Some ideas for taking this further:
- Making it easier to update rules when policies change
- Adding a simple web interface for non-technical users
- Handling more complex policy scenarios
- Improving how the language model converts text to Prolog rules
Final Thoughts
This experiment sits within a broader exploration I’ve been conducting into knowledge management for language models. We’ve seen the rise of RAG systems that help LLMs access and reason over large document collections. We’ve worked with vector databases that can find semantically similar content. We’ve even seen hybrid approaches using SQL databases for structured data queries.
But there’s something uniquely interesting about using Prolog here. Unlike these other approaches, Prolog doesn’t just store and retrieve information - it can actively reason about it using logical rules. This experiment suggests there might be a place for logical reasoning engines alongside our modern embedding-based retrieval systems.
Perhaps the future of AI isn’t just about building bigger models or better embeddings.
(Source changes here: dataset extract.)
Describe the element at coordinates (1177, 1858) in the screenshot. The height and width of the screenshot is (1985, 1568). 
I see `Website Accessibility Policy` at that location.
Maybe it’s also about rediscovering and repurposing tools from AI’s past, finding new ways to combine symbolic and neural approaches. After all, human intelligence combines many different types of reasoning - why shouldn’t artificial intelligence do the same?
I’d love to hear from others working on knowledge management for LLMs. Have you experimented with combining different approaches? What other tools from AI’s history might deserve a second look in the age of large language models? Let’s keep exploring these possibilities together.